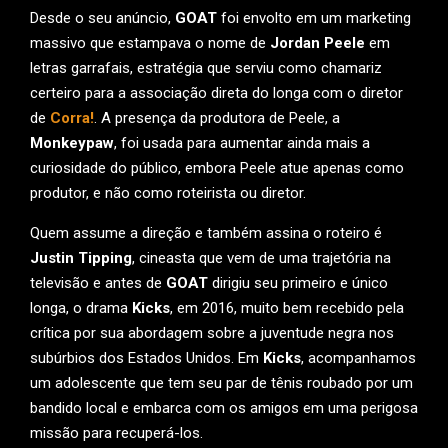
Desde o seu anúncio,
GOAT
foi envolto em um marketing
massivo que estampava o nome de
Jordan Peele
em
letras garrafais, estratégia que serviu como chamariz
certeiro para a associação direta do longa com o diretor
de
Corra!
. A presença da produtora de Peele, a
Monkeypaw
, foi usada para aumentar ainda mais a
curiosidade do público, embora Peele atue apenas como
produtor, e não como roteirista ou diretor.
Quem assume a direção e também assina o roteiro é
Justin Tipping
, cineasta que vem de uma trajetória na
televisão e antes de
GOAT
dirigiu seu primeiro e único
longa, o drama
Kicks
, em 2016, muito bem recebido pela
crítica por sua abordagem sobre a juventude negra nos
subúrbios dos Estados Unidos. Em
Kicks
, acompanhamos
um adolescente que tem seu par de tênis roubado por um
bandido local e embarca com os amigos em uma perigosa
missão para recuperá-los.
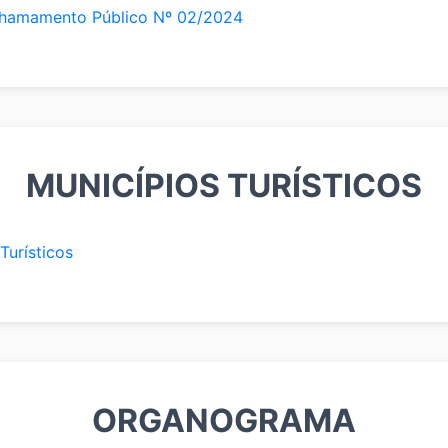
Chamamento Público Nº 02/2024
MUNICÍPIOS TURÍSTICOS
Turísticos
ORGANOGRAMA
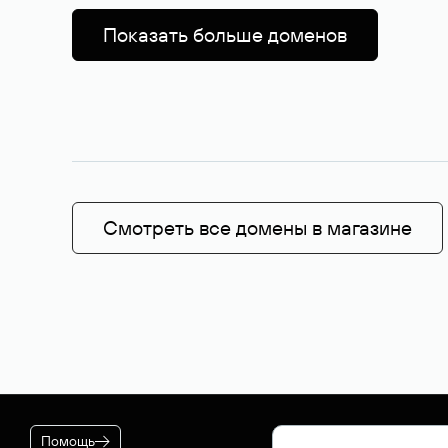
Показать больше доменов
Смотреть все домены в магазине
Помощь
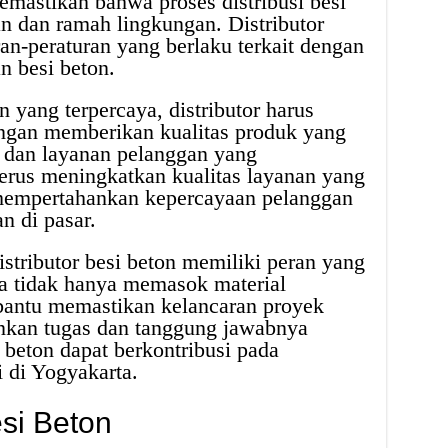
mastikan bahwa proses distribusi besi
n dan ramah lingkungan. Distributor
an-peraturan yang berlaku terkait dengan
n besi beton.
n yang terpercaya, distributor harus
ngan memberikan kualitas produk yang
, dan layanan pelanggan yang
rus meningkatkan kualitas layanan yang
 mempertahankan kepercayaan pelanggan
 di pasar.
istributor besi beton memiliki peran yang
ka tidak hanya memasok material
mbantu memastikan kelancaran proyek
nkan tugas dan tanggung jawabnya
i beton dapat berkontribusi pada
i di Yogyakarta.
si Beton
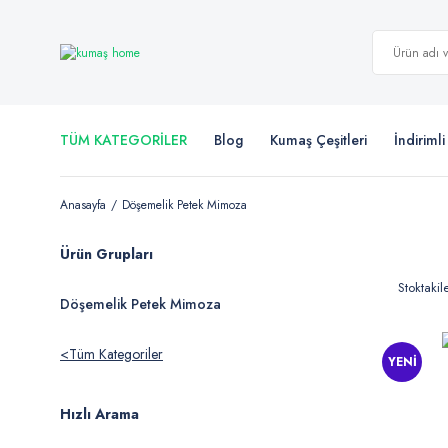
TÜM KATEGORİLER
Blog
Kumaş Çeşitleri
İndiriml
Anasayfa
Döşemelik Petek Mimoza
Ürün Grupları
Stoktakil
Döşemelik Petek Mimoza
Tüm Kategoriler
YENİ
Hızlı Arama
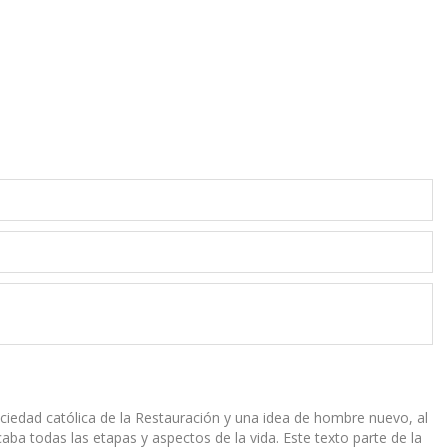
ciedad católica de la Restauración y una idea de hombre nuevo, al
ba todas las etapas y aspectos de la vida. Este texto parte de la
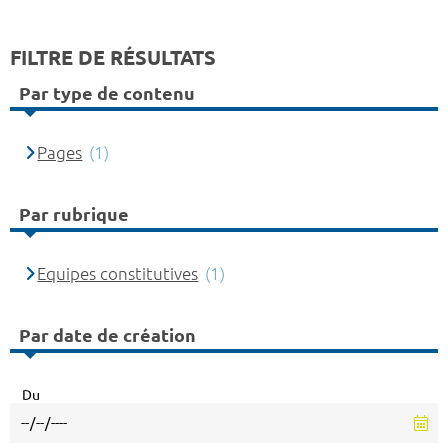
FILTRE DE RÉSULTATS
Par type de contenu
Pages
(1)
Par rubrique
Equipes constitutives
(1)
Par date de création
Du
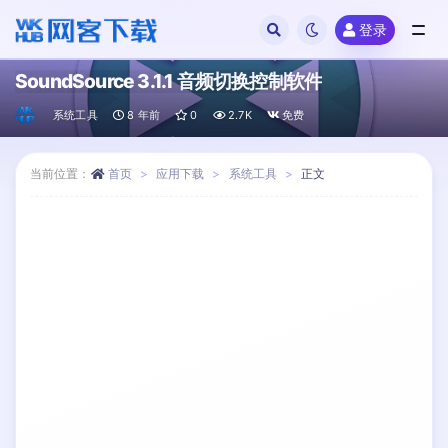
登录
全部
SoundSource 3.1.1 音频切换控制软件
系统工具
8 年前
0
2.7K
免费
当前位置：
首页
应用下载
系统工具
正文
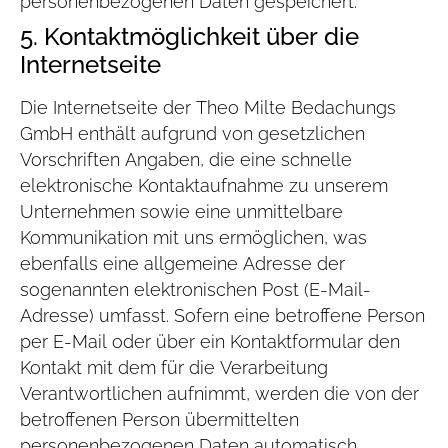
personenbezogenen Daten gespeichert.
5. Kontaktmöglichkeit über die
Internetseite
Die Internetseite der Theo Milte Bedachungs
GmbH enthält aufgrund von gesetzlichen
Vorschriften Angaben, die eine schnelle
elektronische Kontaktaufnahme zu unserem
Unternehmen sowie eine unmittelbare
Kommunikation mit uns ermöglichen, was
ebenfalls eine allgemeine Adresse der
sogenannten elektronischen Post (E-Mail-
Adresse) umfasst. Sofern eine betroffene Person
per E-Mail oder über ein Kontaktformular den
Kontakt mit dem für die Verarbeitung
Verantwortlichen aufnimmt, werden die von der
betroffenen Person übermittelten
personenbezogenen Daten automatisch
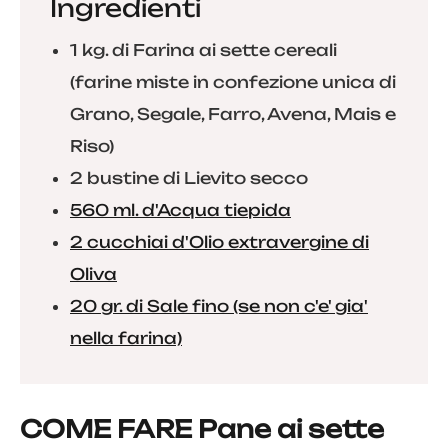
Ingredienti
1 kg. di Farina ai sette cereali
(farine miste in confezione unica di
Grano, Segale, Farro, Avena, Mais e
Riso)
2 bustine di Lievito secco
560 ml. d'Acqua tiepida
2 cucchiai d'Olio extravergine di
Oliva
20 gr. di Sale fino (se non c'e' gia'
nella farina)
COME FARE Pane ai sette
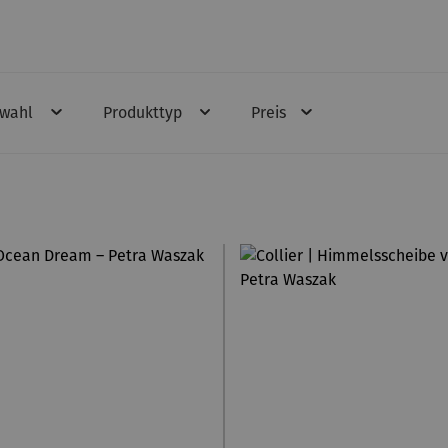
swahl
Produkttyp
Preis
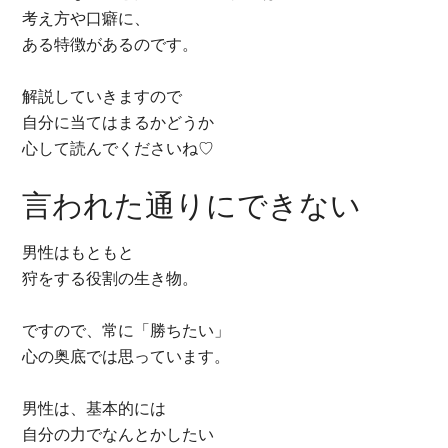
考え方や口癖に、
ある特徴があるのです。
解説していきますので
自分に当てはまるかどうか
心して読んでくださいね♡
言われた通りにできない
男性はもともと
狩をする役割の生き物。
ですので、常に「勝ちたい」
心の奥底では思っています。
男性は、基本的には
自分の力でなんとかしたい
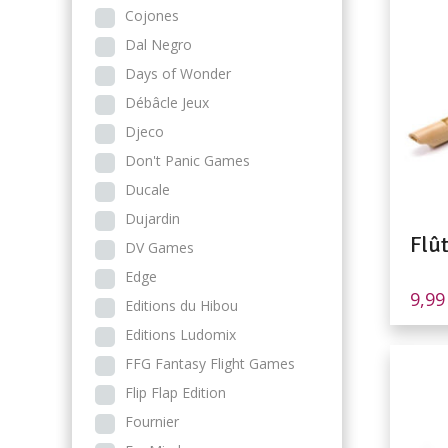
Cojones
Dal Negro
Days of Wonder
Débâcle Jeux
Djeco
Don't Panic Games
Ducale
Dujardin
Flû
DV Games
Edge
9,9
Editions du Hibou
Editions Ludomix
FFG Fantasy Flight Games
Flip Flap Edition
Fournier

+++

→ **WHAT TO WORK ON**: Reproduce the lines above beginning at the line that contains "FILTRE DE RÉSULTATS" and ending at the line that contains "Die Internetseite der Theo Milte Bedachungs". No pictures.

→ **RESPONSE**:
FILTRE DE RÉSULTATS
Par type de contenu
Pages
(1)
Par rubrique
Equipes constitutives
(1)
Par date de création
Du
登录
全部
SoundSource 3.1.1 音频切换控制软件
系统工具
8 年前
0
2.7K
免费
当前位置：
首页
应用下载
系统工具
正文
personenbezogenen Daten gespeichert.
5. Kontaktmöglichkeit über die
Internetseite
Die Internetseite der Theo Milte Bedachungs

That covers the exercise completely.